In spite of specific programmes in many European countries designed to reduce inequality and social exclusion (Mackenbach and Bakker, 2002, Marmot, 2003 and Woodward and Kawachi, 2000), studies of regional differences within certain countries have shown that inequalities in health and social well-being still remain. Social inequality in some countries has even increased during the past 10 years in spite of policies aimed at reducing it (Shaw, Davey Smith, & Dorling, 2005). Leyland (2004), for instance, indicated that while disease-specific mortality rates in Great Britain decreased between 1979 and 1998, differences in premature mortality persisted between regions and even increased between districts within regions. Also in Finland, in the northern part of the country, life expectancy for both men and women has remained about one year lower than in other parts of the country (Näyhä and Hassi, 1999 and Näyhä and Järvelin, 1998).
There is an extensive literature on the influence of socioeconomic and psychosocial factors on health and social well-being.
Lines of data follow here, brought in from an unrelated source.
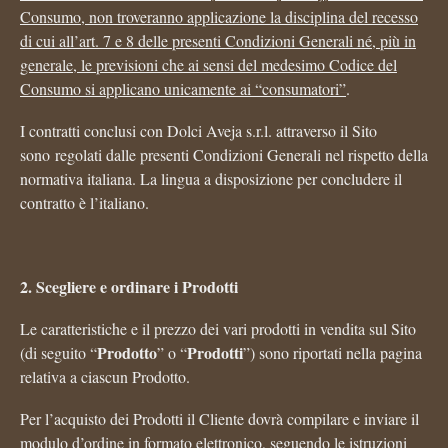
Consumo, non troveranno applicazione la disciplina del recesso
di cui all’art. 7 e 8 delle presenti Condizioni Generali né, più in
generale, le previsioni che ai sensi del medesimo Codice del
Consumo si applicano unicamente ai “consumatori”
.
I contratti conclusi con Dolci Aveja s.r.l. attraverso il Sito
sono regolati dalle presenti Condizioni Generali nel rispetto della
normativa italiana. La lingua a disposizione per concludere il
contratto è l’italiano.
2. Scegliere e ordinare i Prodotti
Le caratteristiche e il prezzo dei vari prodotti in vendita sul Sito
Prodotto
Prodotti
(di seguito “
” o “
”) sono riportati nella pagina
relativa a ciascun Prodotto.
Per l’acquisto dei Prodotti il Cliente dovrà compilare e inviare il
modulo d’ordine in formato elettronico, seguendo le istruzioni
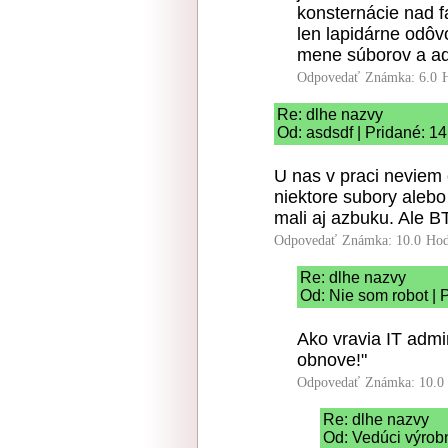
konsternácie nad f
len lapidárne odôv
mene súborov a ad
Odpovedať
Známka: 6.0
Re: dlhe nazvy
Od: asdsdf | Pridané: 1
U nas v praci neviem 
niektore subory aleb
mali aj azbuku. Ale 
Odpovedať
Známka: 10.0
Hod
Re: dlhe nazvy
Od: Nie som robot | 
Ako vravia IT admin
obnove!"
Odpovedať
Známka: 10.0
Re: dlhe nazvy
Od: Vedúci výrob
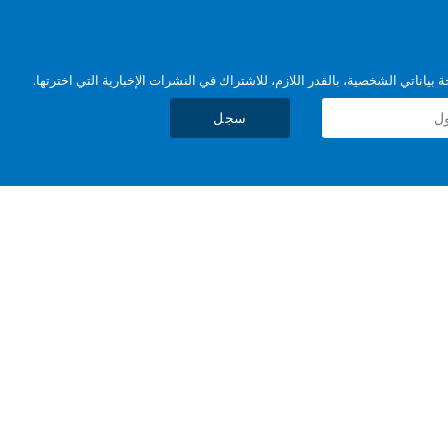
بياناتي الشخصية، بالقدر اللازم، للاشتراك في النشرات الإخبارية التي اخترتها.
سجل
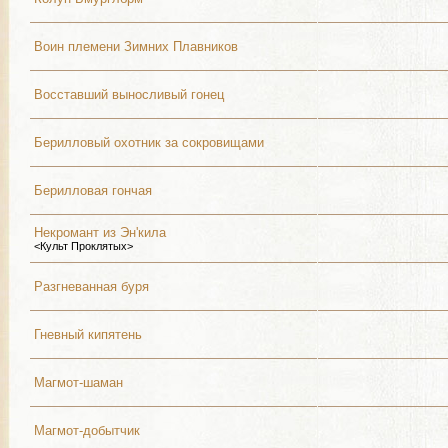
Воин племени Зимних Плавников
Восставший выносливый гонец
Берилловый охотник за сокровищами
Берилловая гончая
Некромант из Эн'кила
<Культ Проклятых>
Разгневанная буря
Гневный кипятень
Магмот-шаман
Магмот-добытчик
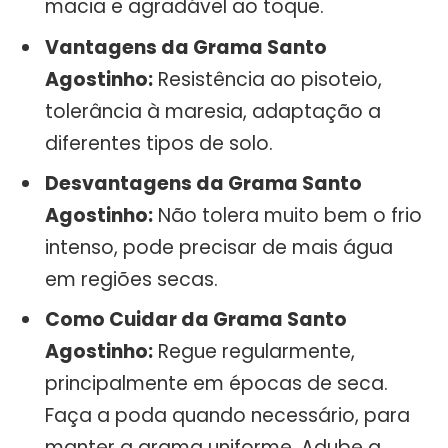
macia e agradável ao toque.
Vantagens da Grama Santo
Agostinho:
Resistência ao pisoteio,
tolerância à maresia, adaptação a
diferentes tipos de solo.
Desvantagens da Grama Santo
Agostinho:
Não tolera muito bem o frio
intenso, pode precisar de mais água
em regiões secas.
Como Cuidar da Grama Santo
Agostinho:
Regue regularmente,
principalmente em épocas de seca.
Faça a poda quando necessário, para
manter a grama uniforme. Adube a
Despite strenuous efforts, the reasons for the inverse gradient between socioeconomic status and overall mortality and morbidity remain incompletely explained (Delzell, 1996 and Marmot, 2003). However, socioeconomic indicators such as education, employment, occupational social class and income have been used to explain social and health inequalities, and also differences in health behaviour (Blank and Diderichsen, 1996, Droomers and Westert, 2004, Ecob and Davey Smith, 1999, Lahelma et al., 2004, van Lenthe et al., 2004, Mackenbach et al., 1997, Mackenbach et al., 2003, Marmot, 2003, Pekkanen et al., 1995, Pikhart et al., 2003, Power and Manor, 1992, Rahkonen et al., 2000, Ross and Wu, 1995, Smith et al., 1997 and Wadsworth et al., 1999). Social support is also known to serve as a protective factor for various health problems (Kawachi et al., 1996). The amount of actual and perceived social support is very much influenced by the behaviour and social skills of the individual (Sarason & Sarason, 1990).
Psychosocial mechanisms such as coping strategies, attitude towards the future and social support also probably have an influence on regional differences in health and social well-being. Most researchers have observed three basic dimensions in ways of coping: problem-focused, evaluative and passive, or emotion-focused coping. Problem-focused coping behaviour attempts to change the situation (e.g. “I made a plan of action and followed it”). Passive coping, i.e. emotion-focused coping means not confronting the problem but trying to confront the feelings associated with it. Active coping can be hypothesised to greatly affect a decision to migrate. Optimistic attitude towards the future is regarded as generalised expectation of positive outcomes in the future (Scheier & Carver, 1985), and as such, it also can be assumed to influence major personal decisions such as one's concerning migration. Optimism starts to develop from infancy on and is greatly influenced, for example, by being born wanted, childhood socioeconomic status in the family and school achievement (Ek, Remes, & Sovio, 2004). Although positive experiences later on such as occupational achievement further improve optimism, optimistic attitude towards future seems to have developed to a great extent already before adulthood. There is a substantial amount of research on children's coping strategies (for a review see Compas, Worsham, & Ey, 1992) which indicate that the ways of coping develop to a great extent in childhood family and peer contexts and are also affected by environmental factors (e.g. Tolan, Guerra, & Montaini-Klovdahl, 1997).
In the two northernmost provinces of Finland, the setting for this study, agriculture has been, and still is locally, an important sector of the economy. The total area of the provinces is very large, with a sparsely scattered population (161 000 km2 with a population density in 2005 of 4.0 inhabitants per km2) and migration to expanding urban centres is lowering the population density in rural areas. The population is widely spread in small village communities, and distances to service providers are long, the means of public transportation are restricted and auxiliary or supplementary services are available only to a limited extent. The population tends to be sicker in the northern parts of the country than in the southern parts, and premature deaths and early retirement seem to be concentrated there (Lahelma, 1991, Näyhä and Järvelin, 1998 and Ohinmaa et al., 1996). In addition to remote place of residence, low social class and poor education seem to be cumulative risk factors for health in the north (Lahelma, 1991).
Since the decision to migrate results from discrepancies between the possibilities offered by the current place of residence and the individual's own aspirations, the regional differences that have been found in health and well-being may be at least partly due to the fact that in western societies those who have more personal resources tend to migrate (e.g. Ritsilä & Ovaskainen, 2001). Consequently, in addition to education and occupational status, we set out to study other personal resources such as coping strategies, social support and attitude towards the future as possible mediating factors.
We aimed to study here how migration and current place of residence were independently associated with subjective well-being (self-reported health and life satisfaction) while taking individual resources such as education, occupation, work history and psychosocial resources into account. Since it can be assumed that the reasons for migration and its effects are gender-specific, we analysed men and women separately.